Work instructions: Among the records, how many lines contain "della"? Only the number is needed.

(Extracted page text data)
------------------------------------------------------------------------

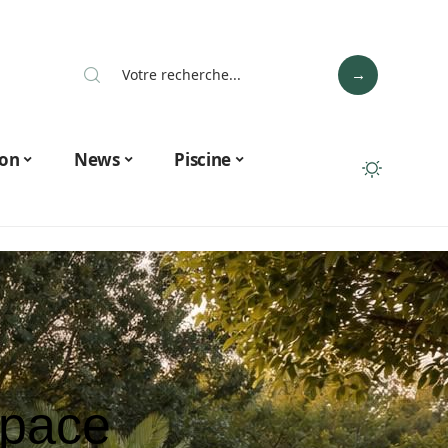
on
News
Piscine
space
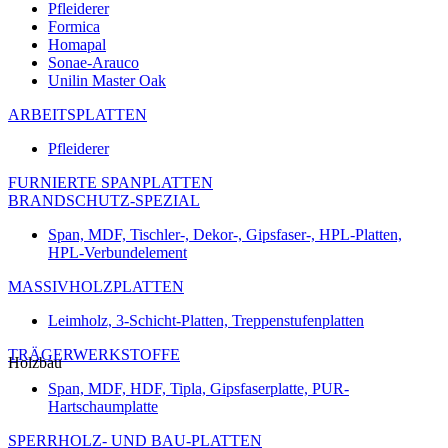
Pfleiderer
Formica
Homapal
Sonae-Arauco
Unilin Master Oak
ARBEITSPLATTEN
Pfleiderer
FURNIERTE SPANPLATTEN
BRANDSCHUTZ-SPEZIAL
Span, MDF, Tischler-, Dekor-, Gipsfaser-, HPL-Platten,
HPL-Verbundelement
MASSIVHOLZPLATTEN
Leimholz, 3-Schicht-Platten, Treppenstufenplatten
TRÄGERWERKSTOFFE
Holzbau
Span, MDF, HDF, Tipla, Gipsfaserplatte, PUR-
Hartschaumplatte
SPERRHOLZ- UND BAU-PLATTEN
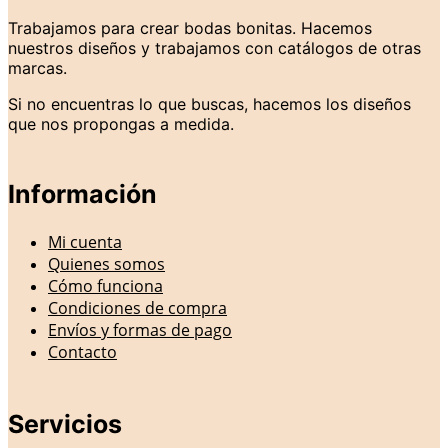
Trabajamos para crear bodas bonitas. Hacemos
nuestros diseños y trabajamos con catálogos de otras
marcas.
Si no encuentras lo que buscas, hacemos los diseños
que nos propongas a medida.
Información
Mi cuenta
Quienes somos
Cómo funciona
Condiciones de compra
Envíos y formas de pago
Contacto
Servicios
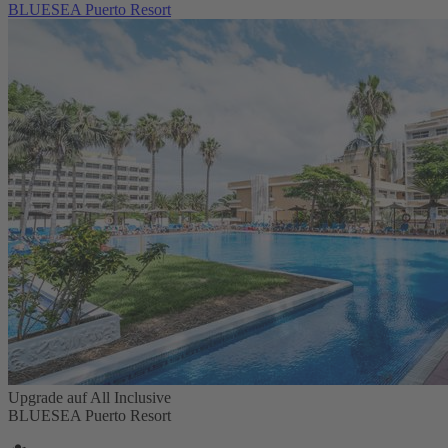
BLUESEA Puerto Resort
Upgrade auf All Inclusive
BLUESEA Puerto Resort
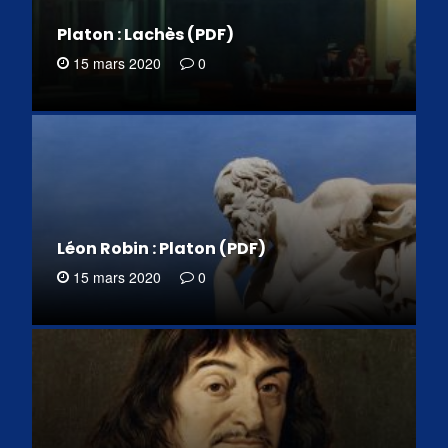
Platon : Lachès (PDF)
15 mars 2020
0
Léon Robin : Platon (PDF)
15 mars 2020
0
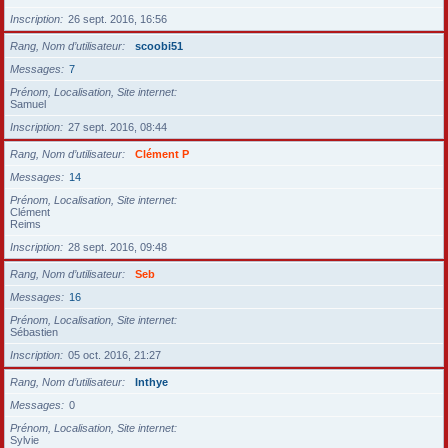
Inscription
26 sept. 2016, 16:56
Rang, Nom d’utilisateur
scoobi51
Messages
7
Prénom, Localisation, Site internet
Samuel
Inscription
27 sept. 2016, 08:44
Rang, Nom d’utilisateur
Clément P
Messages
14
Prénom, Localisation, Site internet
Clément
Reims
Inscription
28 sept. 2016, 09:48
Rang, Nom d’utilisateur
Seb
Messages
16
Prénom, Localisation, Site internet
Sébastien
Inscription
05 oct. 2016, 21:27
Rang, Nom d’utilisateur
Inthye
Messages
0
Prénom, Localisation, Site internet
Sylvie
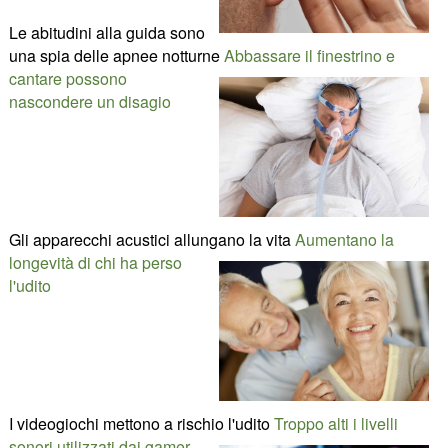
Le abitudini alla guida sono
una spia delle apnee notturne
Abbassare il finestrino e
cantare possono
nascondere un disagio
Gli apparecchi acustici allungano la vita
Aumentano la
longevità di chi ha perso
l'udito
I videogiochi mettono a rischio l'udito
Troppo alti i livelli
sonori utilizzati dai gamer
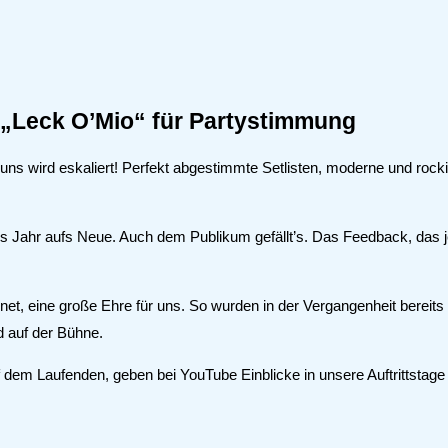
 „Leck O’Mio“ für Partystimmung
ei uns wird eskaliert! Perfekt abgestimmte Setlisten, moderne und roc
es Jahr aufs Neue. Auch dem Publikum gefällt’s. Das Feedback, das je
hnet, eine große Ehre für uns. So wurden in der Vergangenheit bereit
nd auf der Bühne.
dem Laufenden, geben bei YouTube Einblicke in unsere Auftrittstage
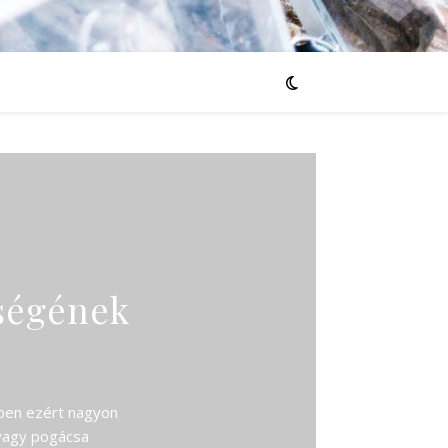
ségének
ppen ezért nagyon
 vagy pogácsa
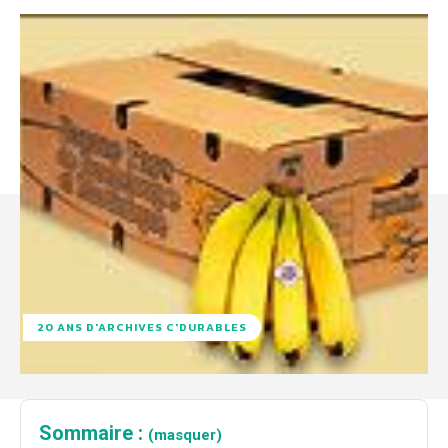
20 ANS D'ARCHIVES C'DURABLES
Sommaire :
(masquer)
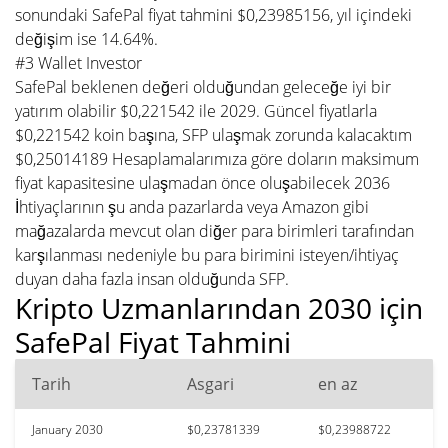
sonundaki SafePal fiyat tahmini $0,23985156, yıl içindeki
değişim ise 14.64%.
#3 Wallet Investor
SafePal beklenen değeri olduğundan geleceğe iyi bir
yatırım olabilir $0,221542 ile 2029. Güncel fiyatlarla
$0,221542 koin başına, SFP ulaşmak zorunda kalacaktım
$0,25014189 Hesaplamalarımıza göre doların maksimum
fiyat kapasitesine ulaşmadan önce oluşabilecek 2036
İhtiyaçlarının şu anda pazarlarda veya Amazon gibi
mağazalarda mevcut olan diğer para birimleri tarafından
karşılanması nedeniyle bu para birimini isteyen/ihtiyaç
duyan daha fazla insan olduğunda SFP.
Kripto Uzmanlarından 2030 için
SafePal Fiyat Tahmini
Tarih
Asgari
en az
January 2030
$0,23781339
$0,23988722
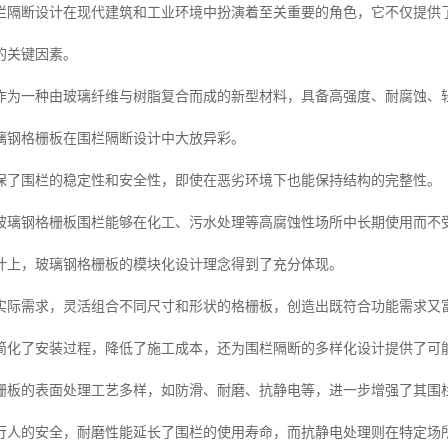
栏隔断设计在现代建筑和工业环境中扮演着至关重要的角色，它不仅提供
的关键因素。
作为一种由玻璃纤维与树脂复合而成的新型材料，具备高强度、耐腐蚀、
璃钢格栅板在围栏隔断设计中大放异彩。
保了围栏的稳定性和安全性，即使在恶劣环境下也能保持结构的完整性。
玻璃钢格栅板围栏能够在化工、污水处理等高腐蚀性场所中长期使用而不
计上，玻璃钢格栅板的模块化设计理念得到了充分体现。
实际需求，灵活组合不同尺寸和形状的格栅板，创造出既符合功能需求又
简化了安装过程，降低了施工成本，还为围栏隔断的多样化设计提供了可
栅板的表面处理工艺多样，如防滑、耐磨、抗静电等，进一步增强了其围
行人的安全，耐磨性能延长了围栏的使用寿命，而抗静电处理则在特定场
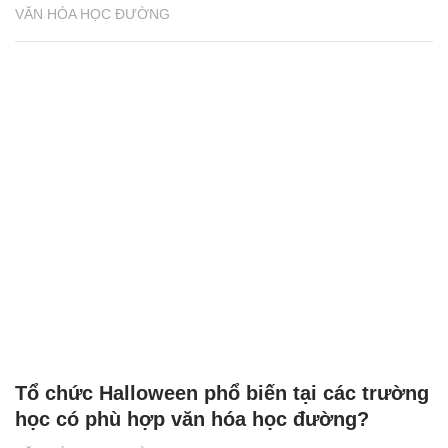
VĂN HÓA HỌC ĐƯỜNG
Tổ chức Halloween phổ biến tại các trường
học có phù hợp văn hóa học đường?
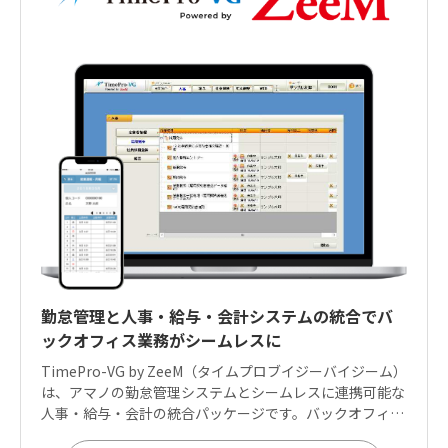
勤怠管理と人事・給与・会計システムの統合でバ
ックオフィス業務がシームレスに
TimePro-VG by ZeeM（タイムプロブイジーバイジーム）
は、アマノの勤怠管理システムとシームレスに連携可能な
人事・給与・会計の統合パッケージです。バックオフィス
業務が一元管理でき、多様化する人材マネジメントへも適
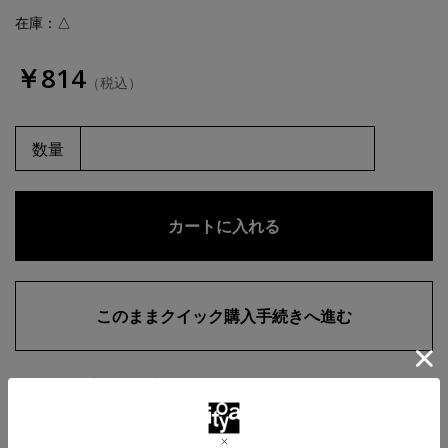
在庫：△
￥814
（税込）
数量
お気に入りに追加
商品・在庫について
返品・交換について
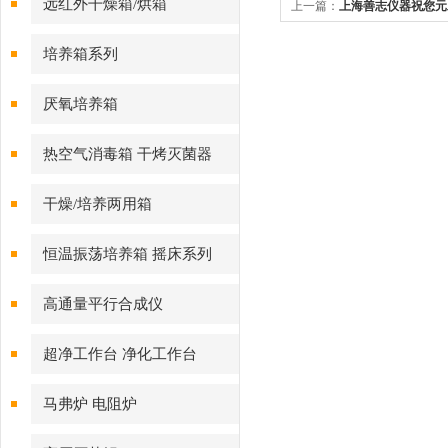
远红外干燥箱/烘箱
上一篇：
上海善志仪器祝您元
培养箱系列
厌氧培养箱
热空气消毒箱 干烤灭菌器
干燥/培养两用箱
恒温振荡培养箱 摇床系列
高通量平行合成仪
超净工作台 净化工作台
马弗炉 电阻炉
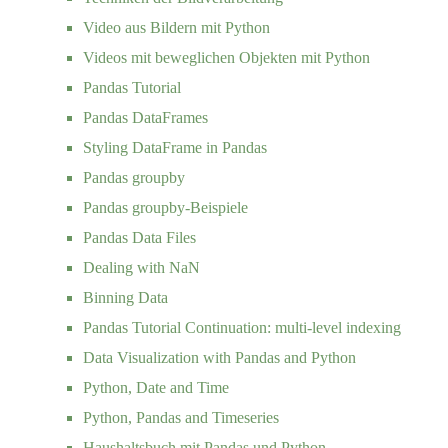
Video aus Bildern mit Python
Videos mit beweglichen Objekten mit Python
Pandas Tutorial
Pandas DataFrames
Styling DataFrame in Pandas
Pandas groupby
Pandas groupby-Beispiele
Pandas Data Files
Dealing with NaN
Binning Data
Pandas Tutorial Continuation: multi-level indexing
Data Visualization with Pandas and Python
Python, Date and Time
Python, Pandas and Timeseries
Haushaltsbuch mit Pandas und Python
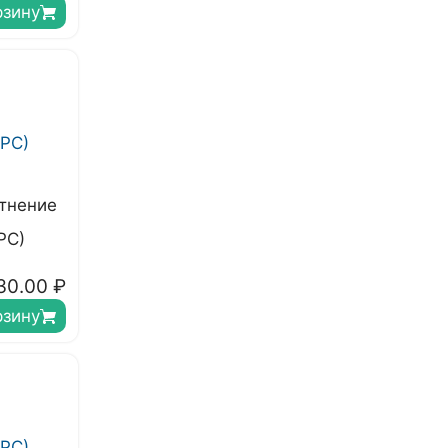
рзину
тнение
РС)
30.00
₽
рзину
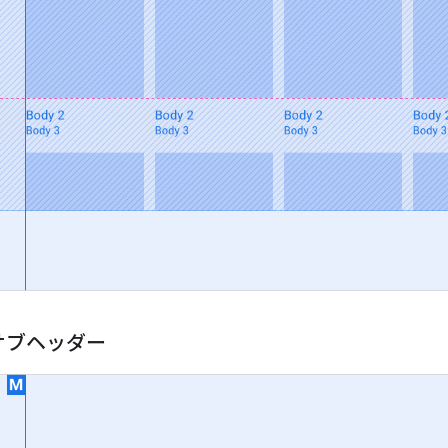
サブヘッダー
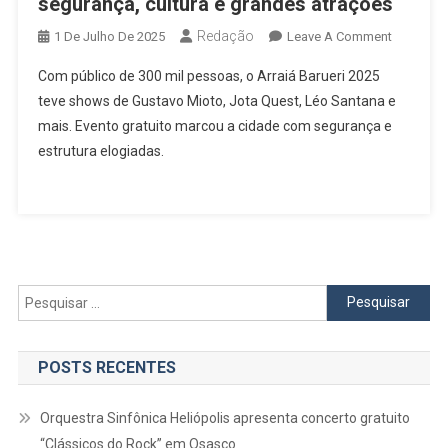
segurança, cultura e grandes atrações
Redação
On
1 De Julho De 2025
Leave A Comment
Arraiá
Com público de 300 mil pessoas, o Arraiá Barueri 2025
Barueri
teve shows de Gustavo Mioto, Jota Quest, Léo Santana e
2025
mais. Evento gratuito marcou a cidade com segurança e
Reúne
estrutura elogiadas.
300
Mil
Pessoas
Em
10
Noites
De
Pesquisar
Festa
por:
Com
Seguranç
POSTS RECENTES
Cultura
E
Orquestra Sinfônica Heliópolis apresenta concerto gratuito
Grandes
“Clássicos do Rock” em Osasco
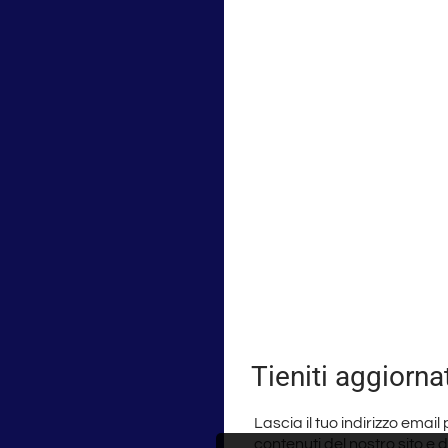
Tieniti aggiorna
Lascia il tuo indirizzo email
contenuti del nostro sito e 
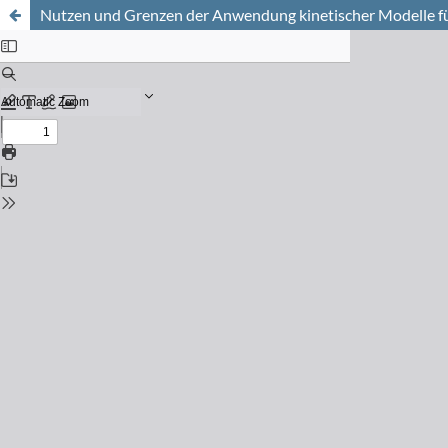
Nutzen und Grenzen der Anwendung kinetischer Modelle für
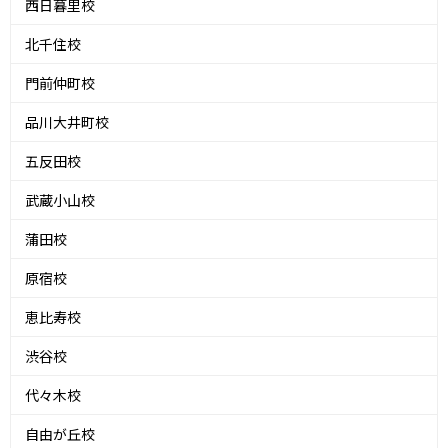
西日暮里校
北千住校
門前仲町校
品川大井町校
五反田校
武蔵小山校
蒲田校
原宿校
恵比寿校
渋谷校
代々木校
自由が丘校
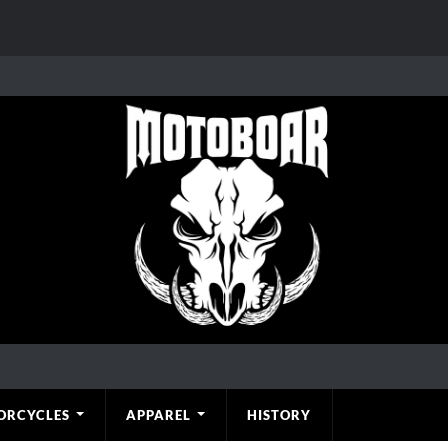
ORCYCLES
APPAREL
HISTORY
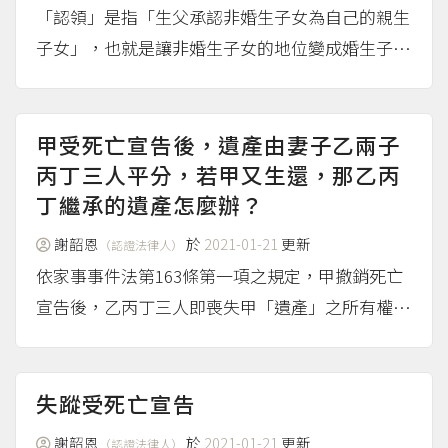
「認領」是指「生父承認非婚生子女為自己的親生
子女」，也就是讓非婚生子女的地位變成婚生子
女； 「收養」則是指「透過法律制度，將他人的
子女視為自己的子女」； 「認養」、「領養」都
不是民法上的正式用語，而是常見於動植物保護等
甲受死亡宣告後，遺產由妻子乙兩子
其他領域，...
丙丁三人平分，若甲又生還，那乙丙
（more...）
丁繼承的遺產怎麼辦？
謝韶恩
於
2021-01-21
更新
（認證法律人）
依家事事件法第163條第一項之規定，甲撤銷死亡
宣告後，乙丙丁三人即喪失甲「遺產」之所有權，
但依同條第二項之規定，僅在現受利益之限度內償
還。 像是乙繼承甲之500萬，拿100萬支付丙之醫
療費用，僅須償還甲400萬元即可。 註腳 ...
（m
失蹤受死亡宣告
ore...）
謝韶恩
於
2021-01-21
更新
（認證法律人）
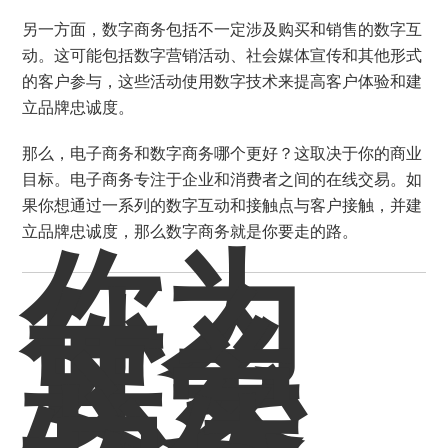
另一方面，数字商务包括不一定涉及购买和销售的数字互
动。这可能包括数字营销活动、社会媒体宣传和其他形式
的客户参与，这些活动使用数字技术来提高客户体验和建
立品牌忠诚度。
那么，电子商务和数字商务哪个更好？这取决于你的商业
目标。电子商务专注于企业和消费者之间的在线交易。如
果你想通过一系列的数字互动和接触点与客户接触，并建
立品牌忠诚度，那么数字商务就是你要走的路。
你为
什么
要关
心客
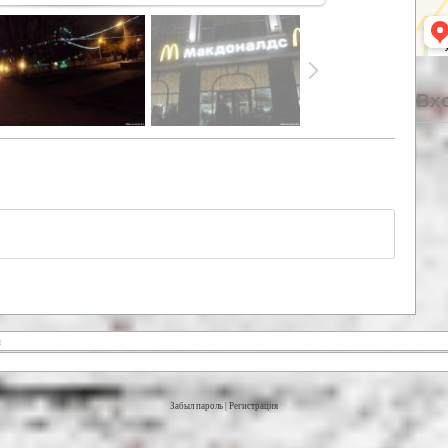
Вхо
Забыл пароль
|
Регистрация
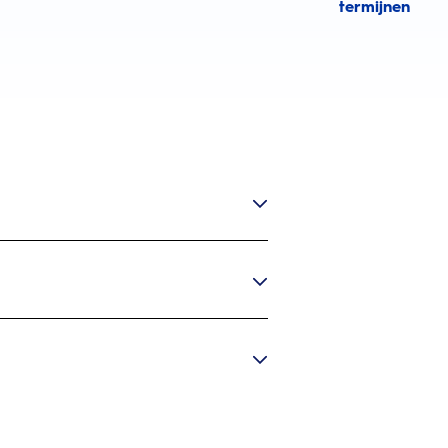
termijnen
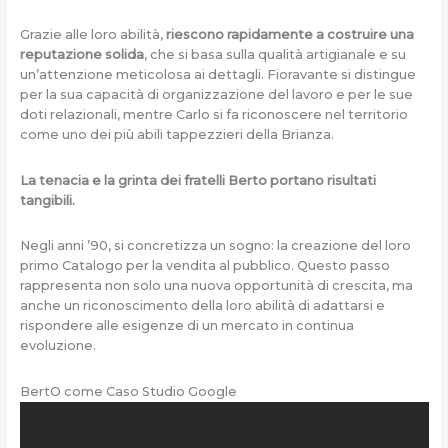
Grazie alle loro abilità,
riescono rapidamente a costruire una
reputazione solida
, che si basa sulla qualità artigianale e su
un’attenzione meticolosa ai dettagli. Fioravante si distingue
per la sua capacità di organizzazione del lavoro e per le sue
doti relazionali, mentre Carlo si fa riconoscere nel territorio
come uno dei più abili tappezzieri della Brianza.
La tenacia e la grinta dei fratelli Berto portano risultati
tangibili.
Negli anni ’90, si concretizza un sogno: la creazione del loro
primo Catalogo per la vendita al pubblico. Questo passo
rappresenta non solo una nuova opportunità di crescita, ma
anche un riconoscimento della loro abilità di adattarsi e
rispondere alle esigenze di un mercato in continua
evoluzione.
BertO come Caso Studio Google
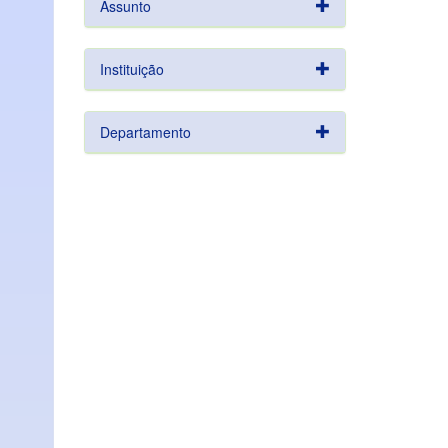
Assunto
Instituição
Departamento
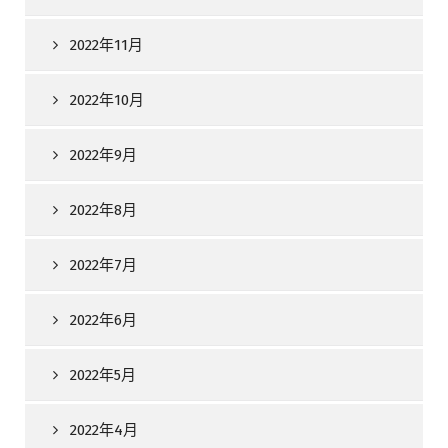
2022年11月
2022年10月
2022年9月
2022年8月
2022年7月
2022年6月
2022年5月
2022年4月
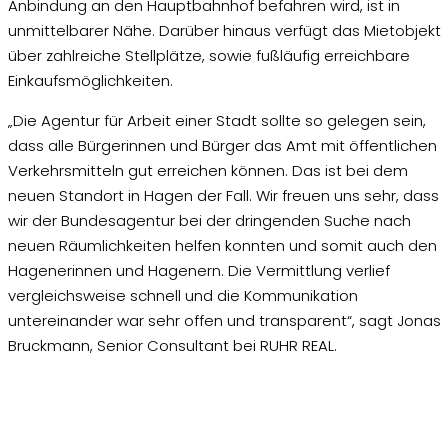
Anbindung an den Hauptbahnhof befahren wird, ist in
unmittelbarer Nähe. Darüber hinaus verfügt das Mietobjekt
über zahlreiche Stellplätze, sowie fußläufig erreichbare
Einkaufsmöglichkeiten.
„Die Agentur für Arbeit einer Stadt sollte so gelegen sein,
dass alle Bürgerinnen und Bürger das Amt mit öffentlichen
Verkehrsmitteln gut erreichen können. Das ist bei dem
neuen Standort in Hagen der Fall. Wir freuen uns sehr, dass
wir der Bundesagentur bei der dringenden Suche nach
neuen Räumlichkeiten helfen konnten und somit auch den
Hagenerinnen und Hagenern. Die Vermittlung verlief
vergleichsweise schnell und die Kommunikation
untereinander war sehr offen und transparent“, sagt Jonas
Bruckmann, Senior Consultant bei RUHR REAL.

------------------------------------------------------------------------

Written response: 2